Although a high CR rate has been shown in R/R B-ALL patients treated with CD19 CAR-T cell, 30%–50% of patients relapse within 1 year after infusion,25 26 which has been attributed to loss of CD19 antigen epitopes27 28 and the limited persistence of CAR-T cell in vivo.29 The recurrence rate in our study (39%) is similar to prior reports. The difference is that all recurrent cases were CD19 negative. Pillai et al30 revealed that CD19- relapse was associated with continued CAR-T cell function. All relapses post-hCART19 therapy were CD19 negative in this study, which may support increased persistence and efficacy in eradicating CD19+ cells. As was shown in our study, duration of primary CAR-mediated BCA was observed for as long as 616 days, which was longer than that in our prior mCART19 trial. Furthermore, we found that there was no significant difference between expansion in patients who recurred or did not respond and those who responded and remained in remission. It also suggested that antigen loss was the dominant escape mechanism rather than lack of persistence with hCART19. Additionally, high preinfusion disease burden and 4-1BB CAR construct were considered associated with CD19- relapses.31 In our study, the median leukemia burden before hCART19 constructed with the 4-1BB costimulatory domain infusion was 59% (range: 0%–94%) of marrow blasts.

In this study, the 1-year OS and EFS were similar to outcomes in ELIANA,25 but the younger age of patients in ELIANA should be taken into account. Compared with our prior murine CD19 CAR-T trial, the EFS was longer in the hCART19 trial. It may be attributed to the high efficiency and persistence of hCART19. Nonetheless, the comparator arm of our prior murine-CAR has a very small sample size (n=15) and the EFS/survival outcomes were far inferior to that reported in the broader CD19- murine-based CAR historic experience. Therefore, a head-to-head study in a larger cohort is needed to further compare the efficacy of hCART19 with that of mCART19. Furthermore, the role of timely consolidation therapy in patients who were still in primary hCART19-mediated remission with loss of BCA should not be overlooked. The two cohorts receiving consolidation therapy had higher EFS than those that did not receive consolidation therapy. Hu et al32 and Jiang et al33 showed that bridging to HSCT with CD19 CAR-T cell can effectively prolong EFS in R/R B-ALL. Similarly, Pan et al34 showed that sequential infusion of CD19 and CD22 CAR-T cell in R/R B-ALL can prolong the duration of remission by preventing antigen escape and prolonging the persistence of CAR-T cell in vivo.
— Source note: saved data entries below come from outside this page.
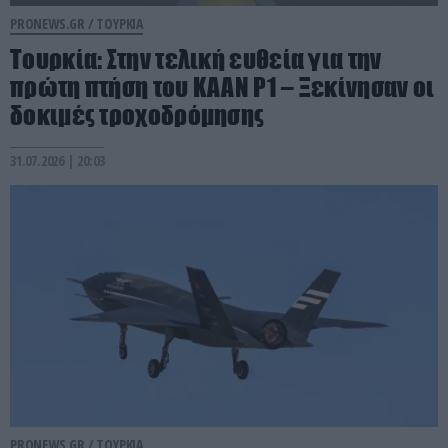
PRONEWS.GR /
ΤΟΥΡΚΙΑ
Τουρκία: Στην τελική ευθεία για την
πρώτη πτήση του KAAN P1 – Ξεκίνησαν οι
δοκιμές τροχοδρόμησης
31.07.2026 | 20:03
PRONEWS.GR /
ΤΟΥΡΚΙΑ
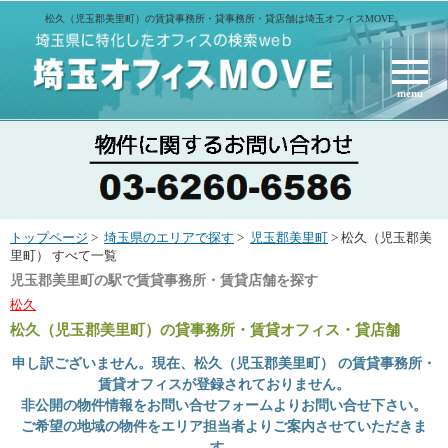
松久（児玉郡美里町）の賃貸事務所・貸事務所・貸店舗は埼玉オフィスMOVE。
menu
トップページ
>
埼玉県のエリアで探す
>
児玉郡美里町
> 松久（児玉郡美
里町） すべて一覧
児玉郡美里町の駅で賃貸事務所・賃貸店舗を探す
松久
松久（児玉郡美里町）
の貸事務所・賃貸オフィス・貸店舗
申し訳ございません。現在、松久（児玉郡美里町） の賃貸事務所・
賃貸オフィスが登録されておりません。
非公開の物件情報をお問い合せフォームよりお問い合せ下さい。
ご希望の地域の物件をエリア担当者よりご案内させていただきま
す。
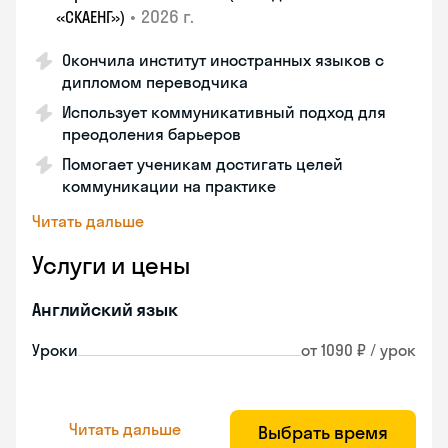
•
2026 г.
«СКАЕНГ»)
Окончила институт иностранных языков с
дипломом переводчика
Использует коммуникативный подход для
преодоления барьеров
Помогает ученикам достигать целей
коммуникации на практике
Читать дальше
Услуги и цены
Английский язык
Уроки
от 1090 ₽ / урок
Читать дальше
Выбрать время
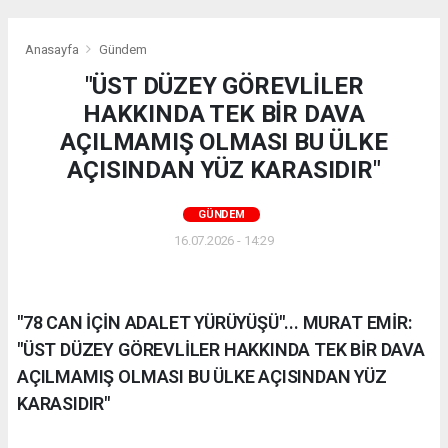
Anasayfa
Gündem
"ÜST DÜZEY GÖREVLİLER
HAKKINDA TEK BİR DAVA
AÇILMAMIŞ OLMASI BU ÜLKE
AÇISINDAN YÜZ KARASIDIR"
GÜNDEM
16.07.2026 - 14:29
"78 CAN İÇİN ADALET YÜRÜYÜŞÜ"... MURAT EMİR:
"ÜST DÜZEY GÖREVLİLER HAKKINDA TEK BİR DAVA
AÇILMAMIŞ OLMASI BU ÜLKE AÇISINDAN YÜZ
KARASIDIR"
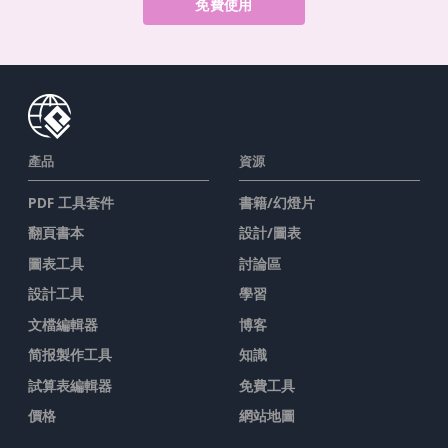
免費使用
產品
資源
PDF 工具套件
書籍/幻燈片
翻頁書本
設計/圖表
圖表工具
討論區
設計工具
學習
文檔編輯器
博客
简报製作工具
知識
試算表編輯器
免費工具
價格
網站地圖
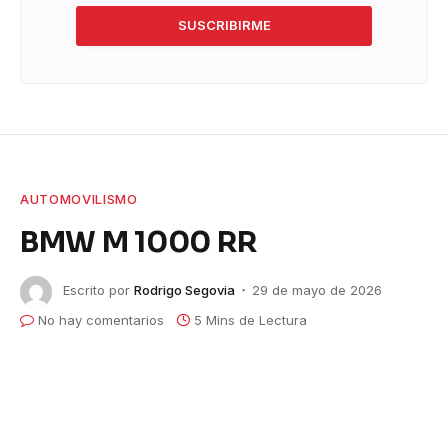
SUSCRIBIRME
AUTOMOVILISMO
BMW M 1000 RR
Escrito por
Rodrigo Segovia
29 de mayo de 2026
No hay comentarios
5 Mins de Lectura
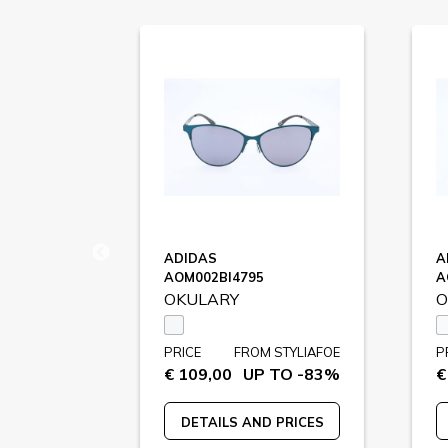
ADIDAS
A
AOM002BI4795
A
OKULARY
O
STYLIAFOE
PRICE
FROM STYLIAFOE
P
 TO -76%
€ 109,00
UP TO -83%
€
 PRICES
DETAILS AND PRICES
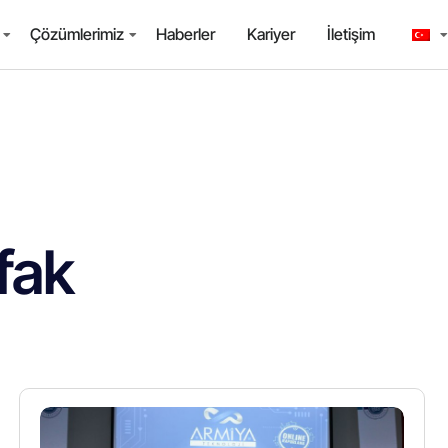
Çözümlerimiz
Haberler
Kariyer
İletişim
fak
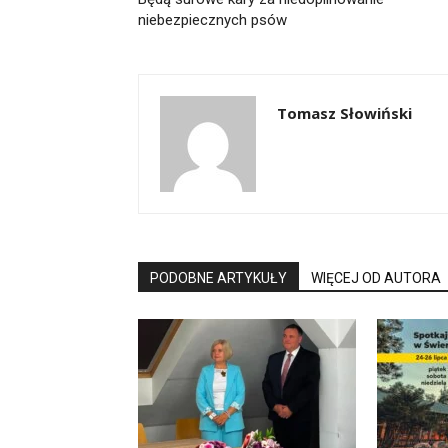
niebezpiecznych psów
Tomasz Słowiński
PODOBNE ARTYKUŁY
WIĘCEJ OD AUTORA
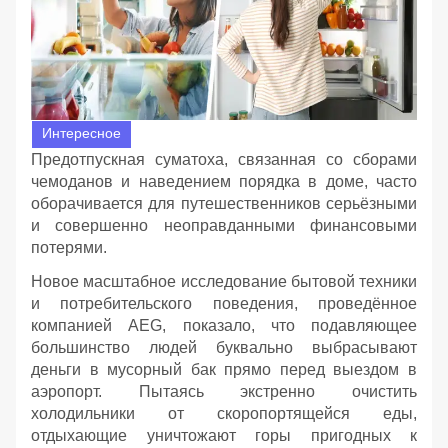
Интересное
Предотпускная суматоха, связанная со сборами
чемоданов и наведением порядка в доме, часто
оборачивается для путешественников серьёзными
и совершенно неоправданными финансовыми
потерями.
Новое масштабное исследование бытовой техники
и потребительского поведения, проведённое
компанией AEG, показало, что подавляющее
большинство людей буквально выбрасывают
деньги в мусорный бак прямо перед выездом в
аэропорт. Пытаясь экстренно очистить
холодильники от скоропортящейся еды,
отдыхающие уничтожают горы пригодных к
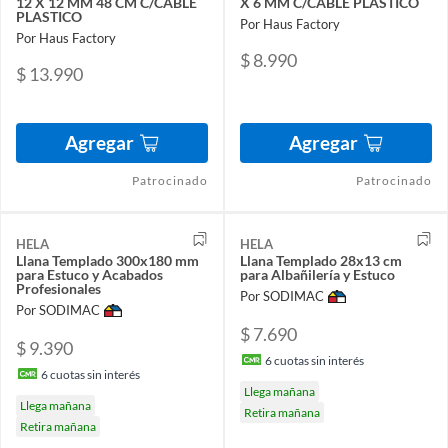
12 X 12 MM 48 CM C/CABLE
X 6 MM C/CABLE PLASTICO
PLASTICO
Por Haus Factory
Por Haus Factory
$ 8.990
$ 13.990
Agregar
Agregar
Patrocinado
Patrocinado
HELA
HELA
Llana Templado 300x180 mm
Llana Templado 28x13 cm
para Estuco y Acabados
para Albañilería y Estuco
Profesionales
Por SODIMAC
Por SODIMAC
$ 7.690
$ 9.390
6
cuotas sin interés
6
cuotas sin interés
Llega mañana
Llega mañana
Retira mañana
Retira mañana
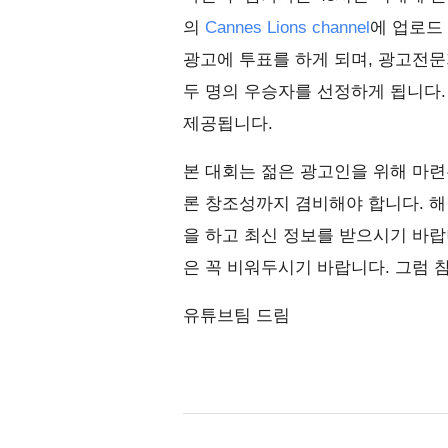
의
Cannes Lions channel
에 업로드
광고에 투표를 하게 되며, 광고전
두 명의 우승자를 선정하게 됩니다
제공됩니다.
본 대회는 젊은 광고인을 위해 마련된
론 창조성까지 겸비해야 합니다. 
을 하고 최신 정보를 받으시기 바랍니
은 꼭 비워두시기 바랍니다. 그럼 
유튜브팀 드림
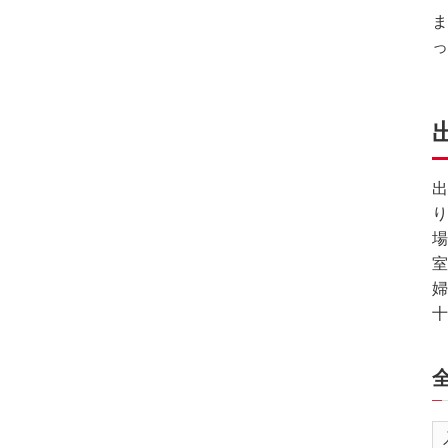
フ
ま
ッ
っ
タ
情
報
に
移
出
動
り
し
場
ま
室
す。
婦
十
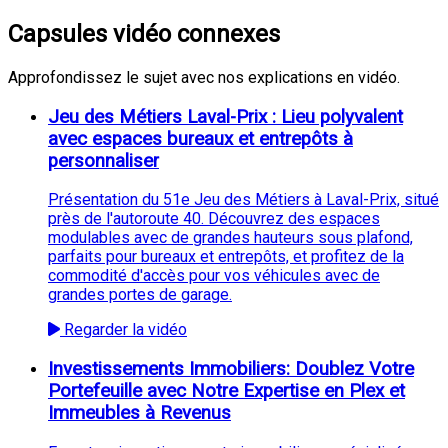
Capsules vidéo connexes
Approfondissez le sujet avec nos explications en vidéo.
Jeu des Métiers Laval-Prix : Lieu polyvalent
avec espaces bureaux et entrepôts à
personnaliser
Présentation du 51e Jeu des Métiers à Laval-Prix, situé
près de l'autoroute 40. Découvrez des espaces
modulables avec de grandes hauteurs sous plafond,
parfaits pour bureaux et entrepôts, et profitez de la
commodité d'accès pour vos véhicules avec de
grandes portes de garage.
Regarder la vidéo
Investissements Immobiliers: Doublez Votre
Portefeuille avec Notre Expertise en Plex et
Immeubles à Revenus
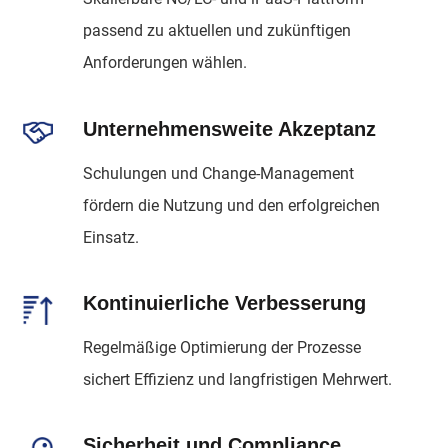
passend zu aktuellen und zukünftigen
Anforderungen wählen.
Unternehmensweite Akzeptanz
Schulungen und Change-Management
fördern die Nutzung und den erfolgreichen
Einsatz.
Kontinuierliche Verbesserung
Regelmäßige Optimierung der Prozesse
sichert Effizienz und langfristigen Mehrwert.
Sicherheit und Compliance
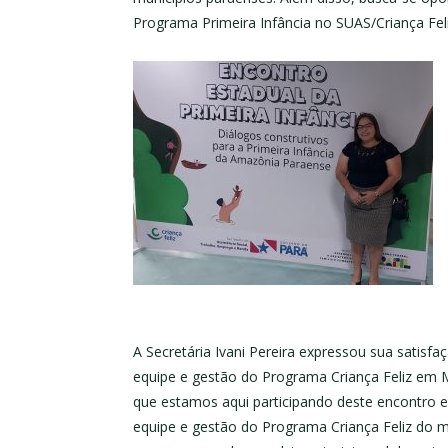
Programa Primeira Infância no SUAS/Criança Feli
A Secretária Ivani Pereira expressou sua satisfa
equipe e gestão do Programa Criança Feliz em M
que estamos aqui participando deste encontro e
equipe e gestão do Programa Criança Feliz do 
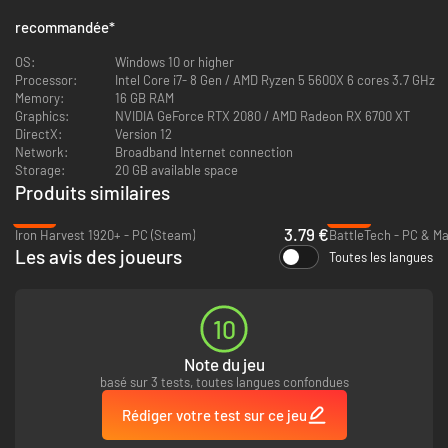
constante, anticipez les déplacements ennemis, préparez des contres
recommandée
*
parfaits et dominez vos adversaires avec vos plans de guerre. La victoire
dépendra de votre capacité à réfléchir vite, non de la vitesse de votre
OS:
Windows 10 or higher
main.
Processor:
Intel Core i7- 8 Gen / AMD Ryzen 5 5600X 6 cores 3.7 GHz
Memory:
16 GB RAM
Graphics:
NVIDIA GeForce RTX 2080 / AMD Radeon RX 6700 XT
DirectX:
Version 12
Network:
Broadband Internet connection
Storage:
20 GB available space
Produits similaires
-87%
-82%
3.79 €
Iron Harvest 1920+ - PC (Steam)
BattleTech - PC & M
Les avis des joueurs
Toutes les langues
Créez votre propre stratégie unique.
Personnalisez les arbres
technologies de vos unités au hangar et débloquez des améliorations
10
spécifiques en cours de combat pour contrer l'ennemi. Faites de vos
snipers des spécialistes de l'éradication d'essaims sous un déluge de feu
Note du jeu
ou équipez vos tanks lourds de charges d'autodestruction. Remportez la
basé sur 3 tests, toutes langues confondues
guerre selon vos propres termes.
Rédiger votre test sur ce jeu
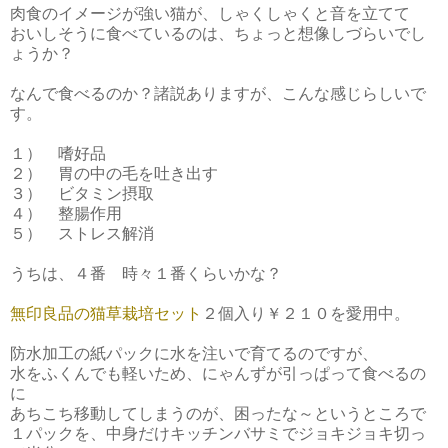
肉食のイメージが強い猫が、しゃくしゃくと音を立てて
おいしそうに食べているのは、ちょっと想像しづらいでし
ょうか？
なんで食べるのか？諸説ありますが、こんな感じらしいで
す。
１） 嗜好品
２） 胃の中の毛を吐き出す
３） ビタミン摂取
４） 整腸作用
５） ストレス解消
うちは、４番 時々１番くらいかな？
無印良品の猫草栽培セット
２個入り￥２１０を愛用中。
防水加工の紙パックに水を注いで育てるのですが、
水をふくんでも軽いため、にゃんずが引っぱって食べるの
に
あちこち移動してしまうのが、困ったな～というところで
１パックを、中身だけキッチンバサミでジョキジョキ切っ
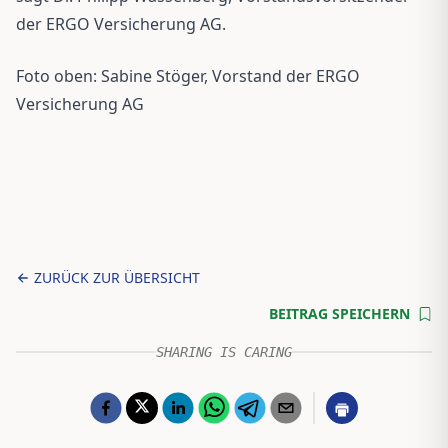
der ERGO Versicherung AG.
Foto oben: Sabine Stöger, Vorstand der ERGO
Versicherung AG
ZURÜCK ZUR ÜBERSICHT
BEITRAG SPEICHERN
SHARING IS CARING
Additionally, our study showed that females, patients who had prior HSCT and patients infusing allogeneic hCART19 were more likely to achieve durable remissions with hCART19 treatment alone. It remains to be determined which consolidation therapy is better for patients with CR after hCART19s therapy. No relevant studies have been conducted yet. But a retrospective study35 showed that after hCART19 treatment, patients who received HSCT had longer OS and leukemia-free survival (LFS) than those who received a second round of hCART19 treatment. However, no significant difference in EFS was seen between the CART+HSCT group and the CART2 group in our study. This contradictory result may be explained by the fact that in the study of Chen et al,35 the timing of the second hCART19 treatment and HSCT following hCART19 treatment was postrelapse and remission, respectively. However, in our study, all patients going on to CD22 CAR-T or HSCT went to planned consolidative therapy while still in primary CAR-mediated remission.

In conclusion, hCART19 has good short-term efficacy and controllable toxicity in R/R B-ALL patients. However, due to the limited sample size and short follow-up time in this study, the long-term efficacy needs to be further assessed.